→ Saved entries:
++++++++++++++++++++
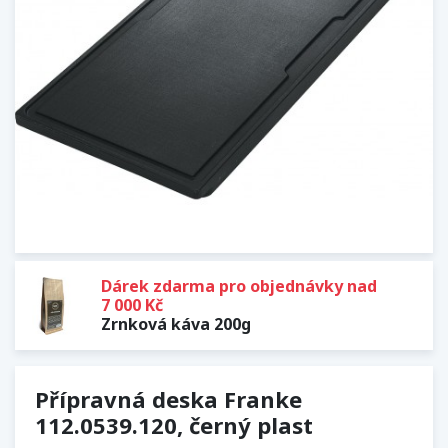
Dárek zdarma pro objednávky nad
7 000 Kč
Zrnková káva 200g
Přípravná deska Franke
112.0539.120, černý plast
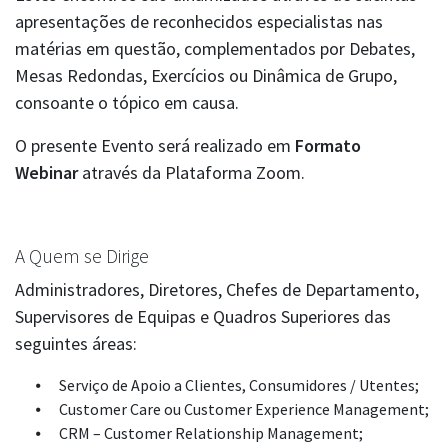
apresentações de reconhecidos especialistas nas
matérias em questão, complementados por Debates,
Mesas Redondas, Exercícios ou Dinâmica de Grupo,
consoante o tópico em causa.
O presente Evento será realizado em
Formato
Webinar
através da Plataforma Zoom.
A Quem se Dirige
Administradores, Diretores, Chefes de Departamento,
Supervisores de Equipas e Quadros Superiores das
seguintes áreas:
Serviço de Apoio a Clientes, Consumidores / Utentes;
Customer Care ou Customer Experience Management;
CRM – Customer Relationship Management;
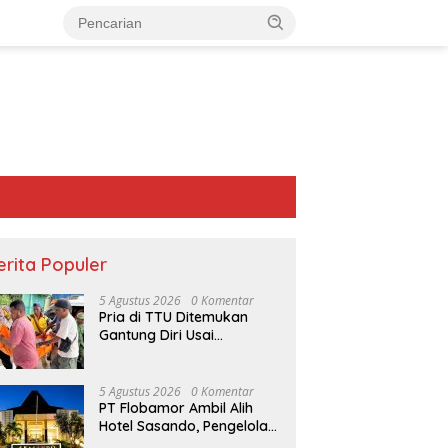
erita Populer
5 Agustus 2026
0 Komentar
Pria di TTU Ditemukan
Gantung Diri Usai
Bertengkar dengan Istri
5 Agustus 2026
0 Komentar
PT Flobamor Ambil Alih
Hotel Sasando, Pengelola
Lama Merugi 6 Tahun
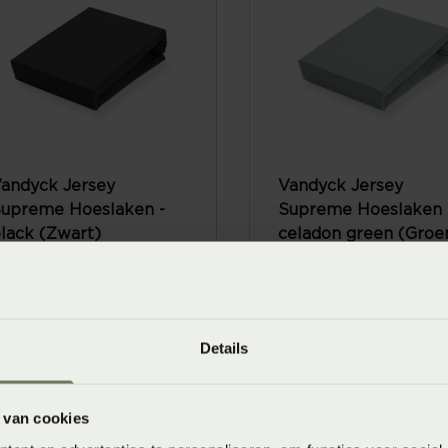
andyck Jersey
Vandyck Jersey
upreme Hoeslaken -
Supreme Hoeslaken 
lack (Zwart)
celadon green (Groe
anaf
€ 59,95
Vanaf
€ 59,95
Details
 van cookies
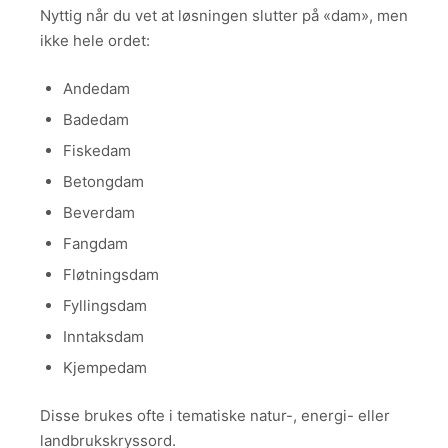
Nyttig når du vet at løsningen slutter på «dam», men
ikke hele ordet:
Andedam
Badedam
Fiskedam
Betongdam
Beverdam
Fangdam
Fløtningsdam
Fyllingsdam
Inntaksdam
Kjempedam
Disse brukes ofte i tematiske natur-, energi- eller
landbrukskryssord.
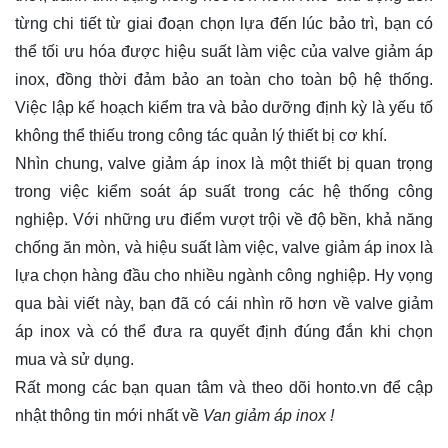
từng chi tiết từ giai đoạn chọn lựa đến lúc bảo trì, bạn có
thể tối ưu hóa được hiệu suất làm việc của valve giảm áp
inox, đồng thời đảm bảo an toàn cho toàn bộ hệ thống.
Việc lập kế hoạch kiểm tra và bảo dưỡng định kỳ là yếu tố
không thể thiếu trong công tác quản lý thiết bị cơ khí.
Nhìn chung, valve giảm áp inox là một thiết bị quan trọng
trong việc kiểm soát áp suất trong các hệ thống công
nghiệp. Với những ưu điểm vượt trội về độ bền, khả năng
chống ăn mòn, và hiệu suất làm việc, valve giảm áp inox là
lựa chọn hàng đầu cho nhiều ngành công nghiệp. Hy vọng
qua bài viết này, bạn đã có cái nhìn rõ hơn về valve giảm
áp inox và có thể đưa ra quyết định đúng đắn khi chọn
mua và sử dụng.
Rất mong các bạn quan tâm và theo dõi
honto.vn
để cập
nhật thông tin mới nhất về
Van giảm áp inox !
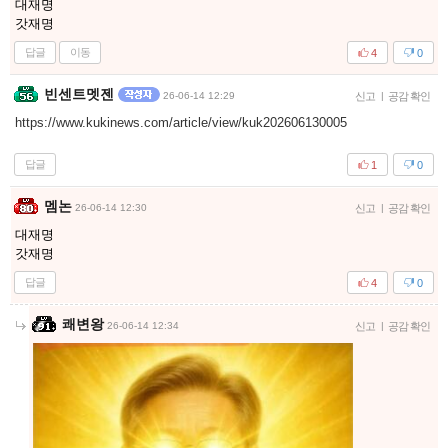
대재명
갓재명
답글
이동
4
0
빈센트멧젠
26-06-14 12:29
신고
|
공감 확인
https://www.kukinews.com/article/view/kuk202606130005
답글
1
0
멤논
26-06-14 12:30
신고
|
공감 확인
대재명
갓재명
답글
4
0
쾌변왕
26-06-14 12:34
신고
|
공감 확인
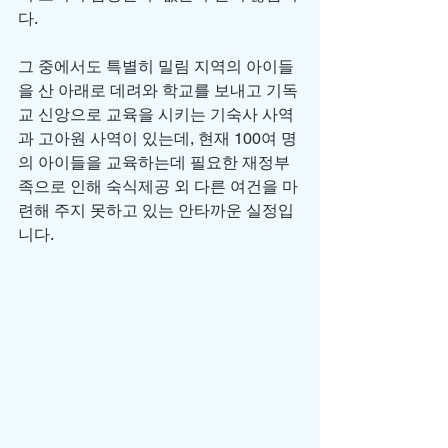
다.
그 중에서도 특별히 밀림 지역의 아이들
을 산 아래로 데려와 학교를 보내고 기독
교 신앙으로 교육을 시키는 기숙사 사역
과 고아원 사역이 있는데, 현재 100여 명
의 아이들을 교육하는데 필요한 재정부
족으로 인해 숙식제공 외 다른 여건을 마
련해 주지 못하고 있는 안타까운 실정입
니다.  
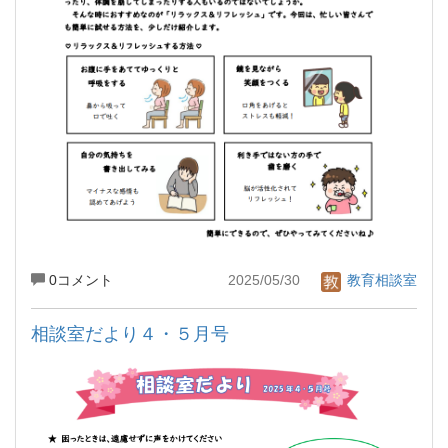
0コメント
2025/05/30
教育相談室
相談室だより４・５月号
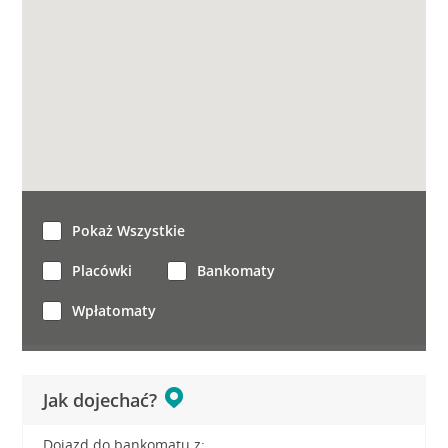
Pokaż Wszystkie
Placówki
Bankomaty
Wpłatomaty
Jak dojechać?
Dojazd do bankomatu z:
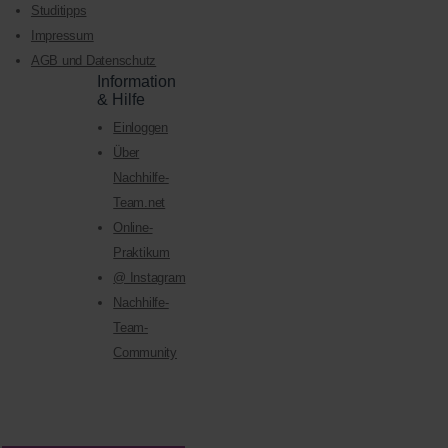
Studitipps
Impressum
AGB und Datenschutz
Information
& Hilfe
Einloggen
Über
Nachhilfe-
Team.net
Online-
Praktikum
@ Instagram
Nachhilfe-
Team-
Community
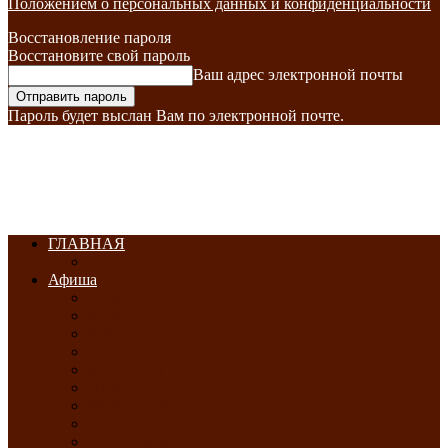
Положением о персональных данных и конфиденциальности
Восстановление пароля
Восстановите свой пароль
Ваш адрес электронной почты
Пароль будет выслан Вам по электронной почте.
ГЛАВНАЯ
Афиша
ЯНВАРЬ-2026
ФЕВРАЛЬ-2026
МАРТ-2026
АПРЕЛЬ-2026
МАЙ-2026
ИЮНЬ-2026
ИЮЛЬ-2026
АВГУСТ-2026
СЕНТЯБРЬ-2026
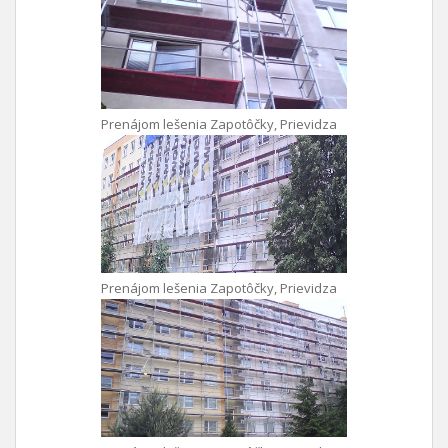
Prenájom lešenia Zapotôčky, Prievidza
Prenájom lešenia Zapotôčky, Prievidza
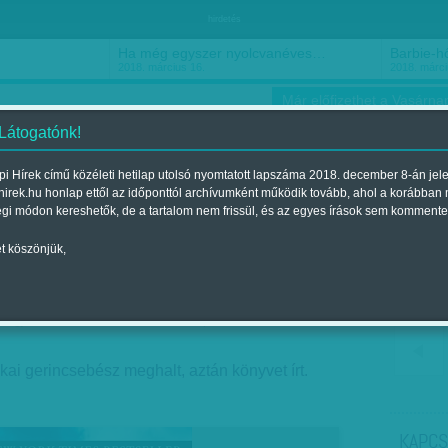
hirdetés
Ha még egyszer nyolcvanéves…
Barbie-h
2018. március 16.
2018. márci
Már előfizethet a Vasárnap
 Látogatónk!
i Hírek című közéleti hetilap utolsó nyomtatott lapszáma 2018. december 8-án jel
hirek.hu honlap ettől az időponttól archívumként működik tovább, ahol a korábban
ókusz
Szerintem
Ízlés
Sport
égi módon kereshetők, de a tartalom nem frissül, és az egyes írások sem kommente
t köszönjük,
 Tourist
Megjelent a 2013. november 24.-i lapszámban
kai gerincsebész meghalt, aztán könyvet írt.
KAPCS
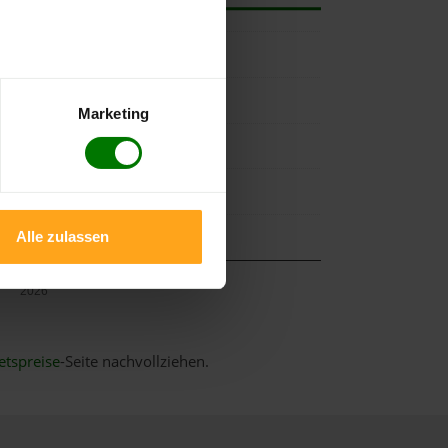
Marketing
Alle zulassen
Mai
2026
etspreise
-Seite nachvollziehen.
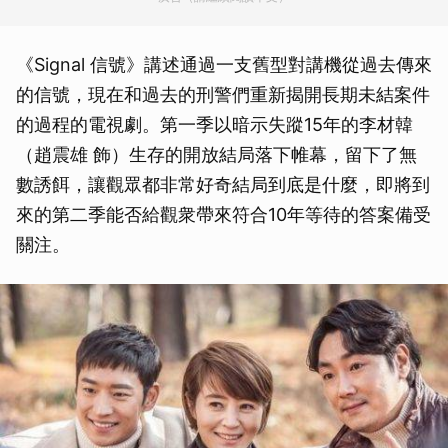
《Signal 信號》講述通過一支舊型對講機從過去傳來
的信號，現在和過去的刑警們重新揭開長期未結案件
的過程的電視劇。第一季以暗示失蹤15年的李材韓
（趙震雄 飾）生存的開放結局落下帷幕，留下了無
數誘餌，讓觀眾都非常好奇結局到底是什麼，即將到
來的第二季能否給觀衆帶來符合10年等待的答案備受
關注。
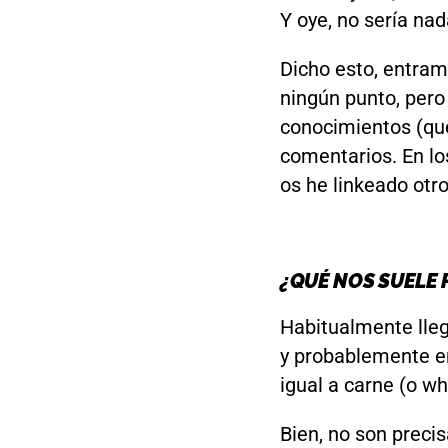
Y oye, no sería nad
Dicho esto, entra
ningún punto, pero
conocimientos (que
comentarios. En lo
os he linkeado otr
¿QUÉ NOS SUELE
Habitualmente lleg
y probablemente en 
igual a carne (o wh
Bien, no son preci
++++++++++++++++++++
→ Aim of the task:
Give back all of the entries above exactly, with the pictures excluded.

→ Result:
Dárek zdarma pro objednávky nad
7 000 Kč
Zrnková káva 200g
Přípravná deska Franke
112.0539.120, černý plast
apresentações de reconhecidos especialistas nas
matérias em questão, complementados por Debates,
Mesas Redondas, Exercícios ou Dinâmica de Grupo,
consoante o tópico em causa.
O presente Evento será realizado em
Formato
Webinar
através da Plataforma Zoom.
A Quem se Dirige
Administradores, Diretores, Chefes de Departamento,
Supervisores de Equipas e Quadros Superiores das
seguintes áreas:
Serviço de Apoio a Clientes, Consumidores / Utentes;
Customer Care ou Customer Experience Management;
CRM – Customer Relationship Management;
erita Populer
5 Agustus 2026
0 Komentar
Pria di TTU Ditemukan
Gantung Diri Usai
Bertengkar dengan Istri
5 Agustus 2026
0 Komentar
PT Flobamor Ambil Alih
Hotel Sasando, Pengelola
Lama Merugi 6 Tahun
andyck Jersey
Vandyck Jersey
upreme Hoeslaken -
Supreme Hoeslaken 
lack (Zwart)
celadon green (Groe
anaf
€ 59,95
Vanaf
€ 59,95
Details
 van cookies
Nyttig når du vet at løsningen slutter på «dam», men
ikke hele ordet:
Andedam
Badedam
Fiskedam
Betongdam
Beverdam
Fangdam
Fløtningsdam
Fyllingsdam
Inntaksdam
Kjempedam
Disse brukes ofte i tematiske natur-, energi- eller
landbrukskryssord.
từng chi tiết từ giai đoạn chọn lựa đến lúc bảo trì, bạn có
thể tối ưu hóa được hiệu suất làm việc của valve giảm áp
inox, đồng thời đảm bảo an toàn cho toàn bộ hệ thống.
Việc lập kế hoạch kiểm tra và bảo dưỡng định kỳ là yếu tố
không thể thiếu trong công tác quản lý thiết bị cơ khí.
Nhìn chung, valve giảm áp inox là một thiết bị quan trọng
trong việc kiểm soát áp suất trong các hệ thống công
nghiệp. Với những ưu điểm vượt trội về độ bền, khả năng
chống ăn mòn, và hiệu suất làm việc, valve giảm áp inox là
lựa chọn hàng đầu cho nhiều ngành công nghiệp. Hy vọng
qua bài viết này, bạn đã có cái nhìn rõ hơn về valve giảm
áp inox và có thể đưa ra quyết định đúng đắn khi chọn
mua và sử dụng.
Rất mong các bạn quan tâm và theo dõi
honto.vn
để cập
nhật thông tin mới nhất về
Van giảm áp inox !
대재명
갓재명
답글
이동
4
0
빈센트멧젠
26-06-14 12:29
신고
|
공감 확인
https://www.kukinews.com/article/view/kuk202606130005
답글
1
0
멤논
26-06-14 12:30
신고
|
공감 확인
대재명
갓재명
답글
4
0
쾌변왕
26-06-14 12:34
신고
|
공감 확인
다.
그 중에서도 특별히 밀림 지역의 아이들
을 산 아래로 데려와 학교를 보내고 기독
교 신앙으로 교육을 시키는 기숙사 사역
과 고아원 사역이 있는데, 현재 100여 명
의 아이들을 교육하는데 필요한 재정부
족으로 인해 숙식제공 외 다른 여건을 마
련해 주지 못하고 있는 안타까운 실정입
니다.  
0コメント
2025/05/30
教育相談室
相談室だより４・５月号
Pokaż Wszystkie
Placówki
Bankomaty
Wpłatomaty
Jak dojechać?
Dojazd do bankomatu z:
Studitipps
Impressum
AGB und Datenschutz
Information
& Hilfe
Einloggen
Über
Nachhilfe-
Team.net
Online-
Praktikum
@ Instagram
Nachhilfe-
Team-
Community
Положением о персональных данных и конфиденциальности
Восстановление пароля
Восстановите свой пароль
Ваш адрес электронной почты
Пароль будет выслан Вам по электронной почте.
ГЛАВНАЯ
Афиша
ЯНВАРЬ-2026
ФЕВРАЛЬ-2026
МАРТ-2026
АПРЕЛЬ-2026
МАЙ-2026
ИЮНЬ-2026
ИЮЛЬ-2026
АВГУСТ-2026
СЕНТЯБРЬ-2026
Prenájom lešenia Zapotôčky, Prievidza
Prenájom lešenia Zapotôčky, Prievidza
hirdetés
Ha még egyszer nyolcvanéves…
Barbie-h
2018. március 16.
2018. márci
Már előfizethet a Vasárnap
 Látogatónk!
i Hírek című közéleti hetilap utolsó nyomtatott lapszáma 2018. december 8-án jel
hirek.hu honlap ettől az időponttól archívumként működik tovább, ahol a korábban
ókusz
Szerintem
Ízlés
Sport
égi módon kereshetők, de a tartalom nem frissül, és az egyes írások sem kommente
t köszönjük,
 Tourist
Megjelent a 2013. november 24.-i lapszámban
kai gerincsebész meghalt, aztán könyvet írt.
KAPCS
Marketing
Alle zulassen
Mai
2026
etspreise
-Seite nachvollziehen.
《Signal 信號》講述通過一支舊型對講機從過去傳來
的信號，現在和過去的刑警們重新揭開長期未結案件
的過程的電視劇。第一季以暗示失蹤15年的李材韓
（趙震雄 飾）生存的開放結局落下帷幕，留下了無
數誘餌，讓觀眾都非常好奇結局到底是什麼，即將到
來的第二季能否給觀衆帶來符合10年等待的答案備受
關注。
Y oye, no sería nad
Dicho esto, entra
ningún punto, pero
conocimientos (que
comentarios. En lo
os he linkeado otr
¿QUÉ NOS SUELE
Habitualmente lleg
y probablemente en 
igual a carne (o wh
Bien, no son preci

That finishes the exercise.